November 9, 2011

Voters Send Mixed Messages on Financial Matters

Ohio public unions gain, Obama health-care plan gets a thumbs down

Voters across the nation on Tuesday passed judgment on a variety of financial measures from labor laws to alcohol sales to sales taxes. The results offered no clear-cut consensus.

Ohio voters turned back a law that limited public sector union rights to collective bargaining in an action that promises broader repercussions throughout the country. At the same time, they voted to prohibit a requirement in President Barack Obama's health-care act that people must purchase health insurance. While any action on that front will require court action, it is a window into public sentiment about being obligated to purchase coverage.

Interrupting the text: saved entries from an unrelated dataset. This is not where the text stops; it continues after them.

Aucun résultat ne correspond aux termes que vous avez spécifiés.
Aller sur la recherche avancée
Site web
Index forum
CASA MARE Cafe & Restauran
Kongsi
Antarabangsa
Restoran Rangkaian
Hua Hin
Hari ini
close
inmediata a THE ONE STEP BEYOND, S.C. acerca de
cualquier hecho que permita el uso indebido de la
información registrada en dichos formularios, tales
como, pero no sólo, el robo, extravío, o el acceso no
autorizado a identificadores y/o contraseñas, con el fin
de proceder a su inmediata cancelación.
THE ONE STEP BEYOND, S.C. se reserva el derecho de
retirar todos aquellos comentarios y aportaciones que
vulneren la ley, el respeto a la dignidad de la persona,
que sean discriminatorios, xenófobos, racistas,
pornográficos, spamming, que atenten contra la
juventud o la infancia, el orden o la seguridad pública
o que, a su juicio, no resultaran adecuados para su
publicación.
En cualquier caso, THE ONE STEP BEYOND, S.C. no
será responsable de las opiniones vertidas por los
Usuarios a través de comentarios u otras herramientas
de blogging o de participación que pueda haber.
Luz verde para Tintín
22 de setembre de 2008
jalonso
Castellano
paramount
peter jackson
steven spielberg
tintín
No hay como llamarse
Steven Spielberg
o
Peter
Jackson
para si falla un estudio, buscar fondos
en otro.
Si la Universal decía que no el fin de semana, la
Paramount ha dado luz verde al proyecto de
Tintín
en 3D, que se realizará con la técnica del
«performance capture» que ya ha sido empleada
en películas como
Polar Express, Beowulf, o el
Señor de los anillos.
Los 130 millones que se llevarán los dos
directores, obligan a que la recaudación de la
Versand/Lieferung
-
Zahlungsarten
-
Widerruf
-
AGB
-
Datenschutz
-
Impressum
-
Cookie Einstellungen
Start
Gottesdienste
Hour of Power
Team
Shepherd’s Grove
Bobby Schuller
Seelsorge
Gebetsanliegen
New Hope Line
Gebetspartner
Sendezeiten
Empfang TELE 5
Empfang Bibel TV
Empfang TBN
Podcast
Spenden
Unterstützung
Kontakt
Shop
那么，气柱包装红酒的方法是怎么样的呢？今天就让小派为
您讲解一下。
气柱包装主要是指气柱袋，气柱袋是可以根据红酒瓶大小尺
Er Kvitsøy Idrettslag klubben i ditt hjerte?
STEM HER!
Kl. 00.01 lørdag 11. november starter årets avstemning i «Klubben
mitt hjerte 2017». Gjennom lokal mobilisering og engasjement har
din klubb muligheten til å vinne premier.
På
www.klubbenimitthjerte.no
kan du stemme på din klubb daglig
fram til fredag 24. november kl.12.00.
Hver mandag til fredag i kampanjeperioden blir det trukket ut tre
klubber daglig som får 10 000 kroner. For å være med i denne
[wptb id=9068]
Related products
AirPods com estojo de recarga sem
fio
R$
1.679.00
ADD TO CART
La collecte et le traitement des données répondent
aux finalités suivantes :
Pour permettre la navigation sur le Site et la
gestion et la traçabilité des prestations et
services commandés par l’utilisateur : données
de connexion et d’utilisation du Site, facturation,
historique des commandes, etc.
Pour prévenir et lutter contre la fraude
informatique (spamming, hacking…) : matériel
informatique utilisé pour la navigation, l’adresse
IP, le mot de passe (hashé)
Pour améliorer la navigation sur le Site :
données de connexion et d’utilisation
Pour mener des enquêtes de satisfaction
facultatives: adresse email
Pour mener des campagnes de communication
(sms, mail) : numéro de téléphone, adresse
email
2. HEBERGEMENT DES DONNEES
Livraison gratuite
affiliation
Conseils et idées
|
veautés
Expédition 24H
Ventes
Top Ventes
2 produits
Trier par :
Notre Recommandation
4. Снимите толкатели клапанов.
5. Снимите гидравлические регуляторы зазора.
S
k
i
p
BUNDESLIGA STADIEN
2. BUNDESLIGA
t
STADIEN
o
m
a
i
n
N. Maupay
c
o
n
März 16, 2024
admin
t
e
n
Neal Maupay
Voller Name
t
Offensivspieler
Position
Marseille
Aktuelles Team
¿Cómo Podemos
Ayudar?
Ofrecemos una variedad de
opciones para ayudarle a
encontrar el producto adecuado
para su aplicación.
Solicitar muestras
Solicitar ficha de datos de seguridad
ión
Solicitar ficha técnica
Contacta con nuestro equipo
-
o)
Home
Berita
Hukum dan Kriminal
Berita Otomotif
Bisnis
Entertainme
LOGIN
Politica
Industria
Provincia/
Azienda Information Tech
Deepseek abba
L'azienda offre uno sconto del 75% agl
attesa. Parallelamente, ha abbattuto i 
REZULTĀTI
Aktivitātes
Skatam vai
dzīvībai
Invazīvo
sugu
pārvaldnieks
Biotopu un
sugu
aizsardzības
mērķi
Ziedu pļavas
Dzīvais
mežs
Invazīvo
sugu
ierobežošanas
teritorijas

In Denver, voters shot down a measure that would mandate sick leave for employees, as well as killing a funding measure for schools. Other tax rate proposals in Colorado went down to defeat as well. And in Minnesota, voters approved some measures for individual school districts, while vetoing new resources for public education.

In the Bay Area of California, voters were more generous, approving some tax measures that included everything from sales tax hikes to increases in hotel taxes, parcel taxes, and bonds. In Vallejo, voters even approved a 10% tax on medical marijuana that was designed to help pay for services cut over the past few years, including police, fire, and paramedics; youth and senior citizen programs; and public works.

In Maine, voters rejected a proposition to allow casinos in some locales, while in New Jersey voters approved a casino measure. Atlanta voters approved Sunday liquor sales and Washington state will now be closing state-run liquor stores in favor of allowing such large stores as Costco to take on alcohol sales.